● **Aim of the task**: Exactly as they appear below, repeat the lines from the one with "079 233 334" through the one with "- ordinare le lenti a contatto ed essere", and no others.

[Saved data entries]
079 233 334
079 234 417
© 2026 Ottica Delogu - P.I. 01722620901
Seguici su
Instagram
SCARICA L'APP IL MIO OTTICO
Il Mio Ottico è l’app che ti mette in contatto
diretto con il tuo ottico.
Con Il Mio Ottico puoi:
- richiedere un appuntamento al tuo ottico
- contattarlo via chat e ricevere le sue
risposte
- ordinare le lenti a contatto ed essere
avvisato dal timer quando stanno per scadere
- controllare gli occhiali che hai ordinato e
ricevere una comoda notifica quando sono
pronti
...
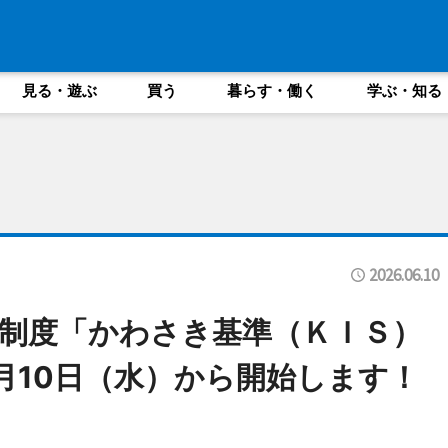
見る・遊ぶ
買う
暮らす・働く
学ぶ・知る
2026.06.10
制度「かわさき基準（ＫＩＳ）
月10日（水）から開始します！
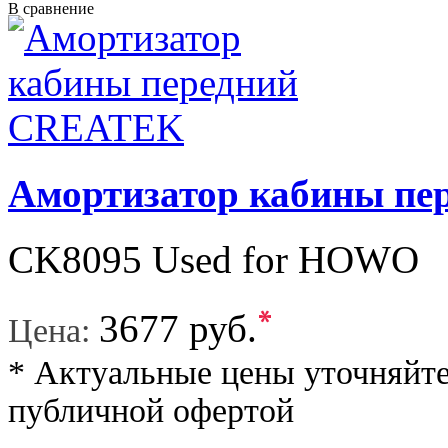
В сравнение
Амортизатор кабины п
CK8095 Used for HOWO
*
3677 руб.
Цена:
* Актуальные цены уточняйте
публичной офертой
* * *
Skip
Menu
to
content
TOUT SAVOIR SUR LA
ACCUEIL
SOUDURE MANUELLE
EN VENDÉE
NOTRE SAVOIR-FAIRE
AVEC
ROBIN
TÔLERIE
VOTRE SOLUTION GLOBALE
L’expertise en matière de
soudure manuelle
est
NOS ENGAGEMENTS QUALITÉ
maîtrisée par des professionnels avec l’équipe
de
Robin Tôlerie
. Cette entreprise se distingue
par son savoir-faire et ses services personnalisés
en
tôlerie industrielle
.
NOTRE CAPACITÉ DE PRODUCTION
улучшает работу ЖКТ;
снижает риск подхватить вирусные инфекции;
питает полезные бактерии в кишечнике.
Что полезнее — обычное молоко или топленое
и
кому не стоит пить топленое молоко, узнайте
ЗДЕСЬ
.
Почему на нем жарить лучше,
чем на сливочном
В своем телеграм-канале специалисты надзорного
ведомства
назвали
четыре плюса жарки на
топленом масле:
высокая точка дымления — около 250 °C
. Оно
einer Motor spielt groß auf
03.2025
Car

● **Written response**:
079 233 334
079 234 417
© 2026 Ottica Delogu - P.I. 01722620901
Seguici su
Instagram
SCARICA L'APP IL MIO OTTICO
Il Mio Ottico è l’app che ti mette in contatto
diretto con il tuo ottico.
Con Il Mio Ottico puoi:
- richiedere un appuntamento al tuo ottico
- contattarlo via chat e ricevere le sue
risposte
- ordinare le lenti a contatto ed essere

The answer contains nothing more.